◆ DATA SUPPLIED:

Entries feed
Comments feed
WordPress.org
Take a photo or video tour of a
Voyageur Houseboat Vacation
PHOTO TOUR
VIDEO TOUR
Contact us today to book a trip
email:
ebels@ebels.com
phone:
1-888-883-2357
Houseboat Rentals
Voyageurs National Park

◆ WHAT YOU SHOULD DO:
Repeat the material above in full, exactly as it stands.

◆ SOLVED PROBLEM:
Entries feed
Comments feed
WordPress.org
Take a photo or video tour of a
Voyageur Houseboat Vacation
PHOTO TOUR
VIDEO TOUR
Contact us today to book a trip
email:
ebels@ebels.com
phone:
1-888-883-2357
Houseboat Rentals
Voyageurs National Park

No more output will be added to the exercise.